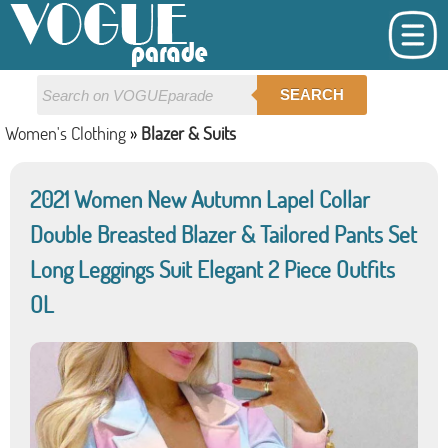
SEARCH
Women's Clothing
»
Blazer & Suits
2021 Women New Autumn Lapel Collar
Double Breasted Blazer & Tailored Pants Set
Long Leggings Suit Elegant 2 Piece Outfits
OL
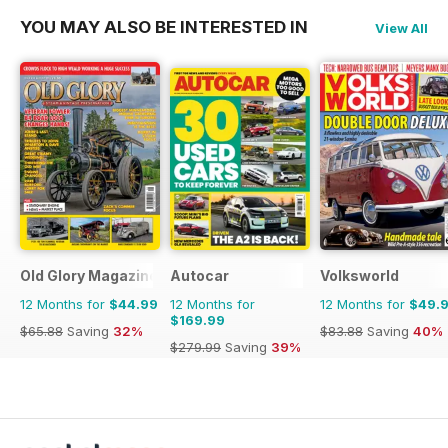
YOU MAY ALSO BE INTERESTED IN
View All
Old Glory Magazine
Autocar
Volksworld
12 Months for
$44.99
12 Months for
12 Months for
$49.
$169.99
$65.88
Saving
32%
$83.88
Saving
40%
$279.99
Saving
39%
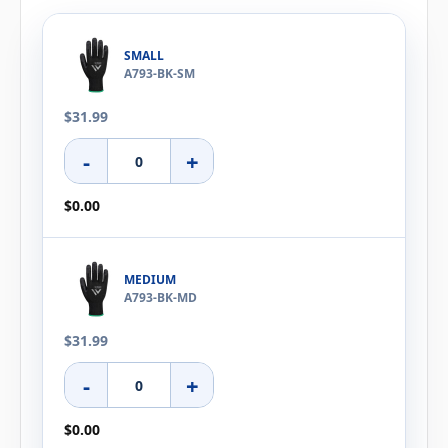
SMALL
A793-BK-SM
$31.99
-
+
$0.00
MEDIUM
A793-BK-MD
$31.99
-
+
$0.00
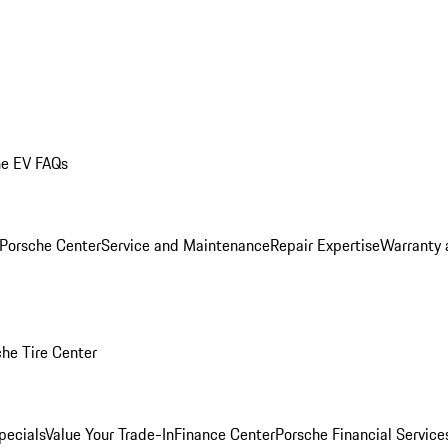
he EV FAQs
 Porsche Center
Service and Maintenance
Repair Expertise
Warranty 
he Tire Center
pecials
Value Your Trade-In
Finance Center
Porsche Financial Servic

◆ Exercise goal ◆
Write out every line above again exactly, with the pictures left out.

◆ Solution ◆
SEARCH
Women's Clothing
»
Blazer & Suits
2021 Women New Autumn Lapel Collar
Double Breasted Blazer & Tailored Pants Set
Long Leggings Suit Elegant 2 Piece Outfits
OL
YOU MAY ALSO BE INTERESTED IN
View All
Old Glory Magazine
Autocar
Volksworld
12 Months for
$44.99
12 Months for
12 Months for
$49.
$169.99
$65.88
Saving
32%
$83.88
Saving
40%
$279.99
Saving
39%
SMALL
A793-BK-SM
$31.99
-
+
$0.00
MEDIUM
A793-BK-MD
$31.99
-
+
$0.00
he EV FAQs
 Porsche Center
Service and Maintenance
Repair Expertise
Warranty 
he Tire Center
pecials
Value Your Trade-In
Finance Center
Porsche Financial Servic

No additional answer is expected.